━━━ Material provided

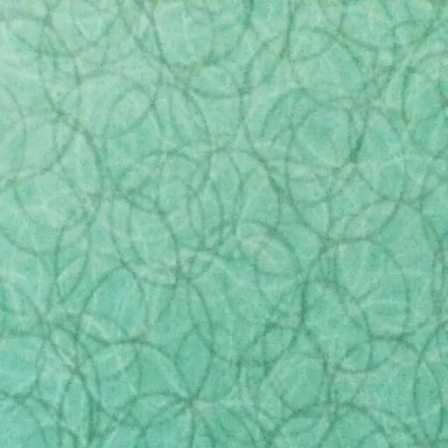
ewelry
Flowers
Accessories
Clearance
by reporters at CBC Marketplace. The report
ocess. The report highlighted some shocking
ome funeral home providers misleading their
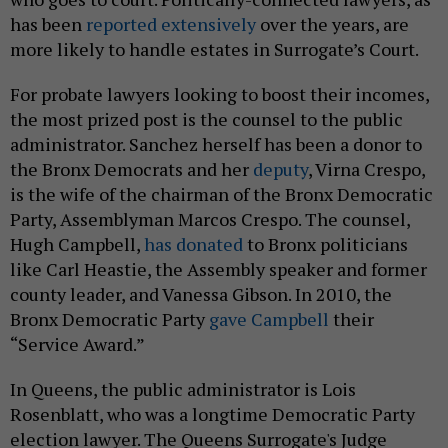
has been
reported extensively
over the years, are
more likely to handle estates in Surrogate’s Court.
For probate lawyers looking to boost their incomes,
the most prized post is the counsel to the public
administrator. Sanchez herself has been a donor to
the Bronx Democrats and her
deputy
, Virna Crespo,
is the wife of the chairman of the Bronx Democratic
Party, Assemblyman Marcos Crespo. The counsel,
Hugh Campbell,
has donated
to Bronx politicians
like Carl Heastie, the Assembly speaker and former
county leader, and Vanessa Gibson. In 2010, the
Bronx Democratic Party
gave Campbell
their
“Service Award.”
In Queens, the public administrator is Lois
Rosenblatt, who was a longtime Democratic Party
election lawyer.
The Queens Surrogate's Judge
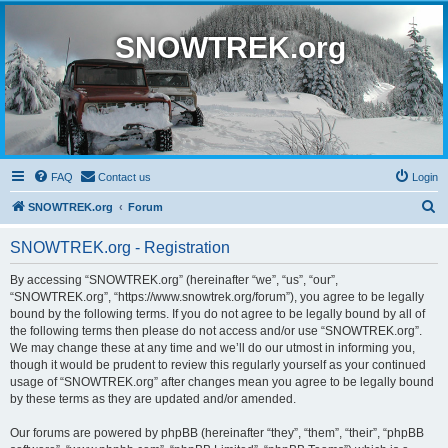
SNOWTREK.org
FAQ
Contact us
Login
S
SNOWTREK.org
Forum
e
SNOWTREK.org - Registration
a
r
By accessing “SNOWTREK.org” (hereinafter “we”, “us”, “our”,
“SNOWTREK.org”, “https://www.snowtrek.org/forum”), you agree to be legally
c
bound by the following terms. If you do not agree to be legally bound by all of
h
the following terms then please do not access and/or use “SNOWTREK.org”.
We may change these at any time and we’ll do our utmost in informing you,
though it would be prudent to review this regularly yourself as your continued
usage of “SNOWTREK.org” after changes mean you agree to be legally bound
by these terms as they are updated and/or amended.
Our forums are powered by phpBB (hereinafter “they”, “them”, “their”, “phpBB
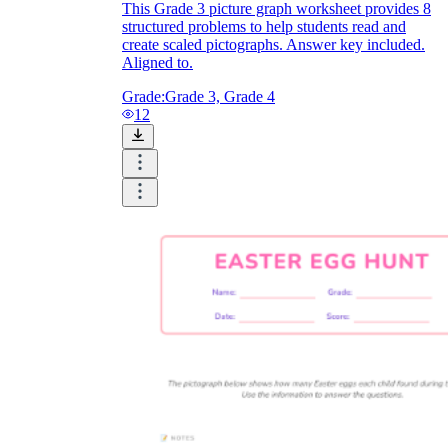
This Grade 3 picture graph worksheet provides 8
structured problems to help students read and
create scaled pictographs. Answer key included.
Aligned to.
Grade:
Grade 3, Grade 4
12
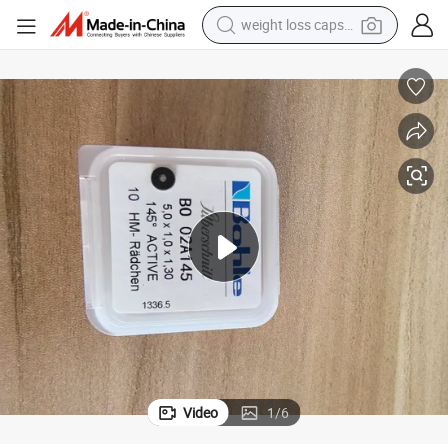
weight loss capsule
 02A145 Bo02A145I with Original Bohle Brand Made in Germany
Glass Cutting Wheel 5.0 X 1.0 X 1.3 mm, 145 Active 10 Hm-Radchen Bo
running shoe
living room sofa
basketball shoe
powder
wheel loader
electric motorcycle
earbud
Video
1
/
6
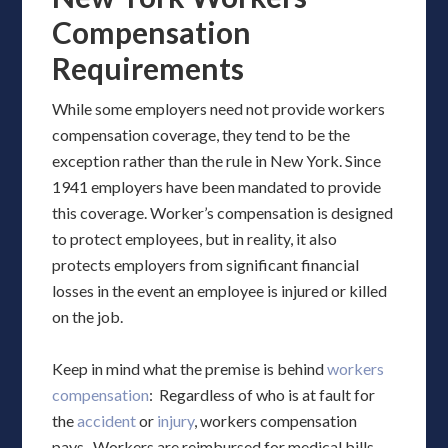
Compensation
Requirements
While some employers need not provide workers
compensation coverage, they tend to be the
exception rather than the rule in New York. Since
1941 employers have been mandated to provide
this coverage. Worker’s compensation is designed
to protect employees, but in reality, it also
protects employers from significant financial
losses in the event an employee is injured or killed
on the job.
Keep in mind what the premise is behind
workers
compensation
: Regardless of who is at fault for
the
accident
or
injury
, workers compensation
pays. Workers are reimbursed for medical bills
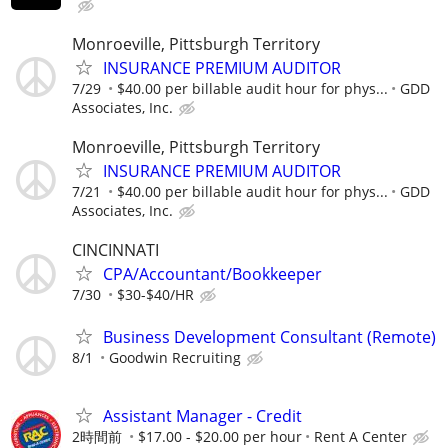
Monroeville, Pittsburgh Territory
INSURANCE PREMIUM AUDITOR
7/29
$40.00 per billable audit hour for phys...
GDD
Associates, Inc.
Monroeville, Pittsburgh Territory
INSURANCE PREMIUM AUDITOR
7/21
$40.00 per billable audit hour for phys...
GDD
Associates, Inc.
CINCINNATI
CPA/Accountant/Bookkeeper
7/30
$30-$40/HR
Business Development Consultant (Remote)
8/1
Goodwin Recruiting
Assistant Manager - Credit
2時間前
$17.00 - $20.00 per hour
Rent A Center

━━━━━━

_How to complete this task_.
A bare number is the whole answer: state how many lines in the data above contain "their".

_Output_.
4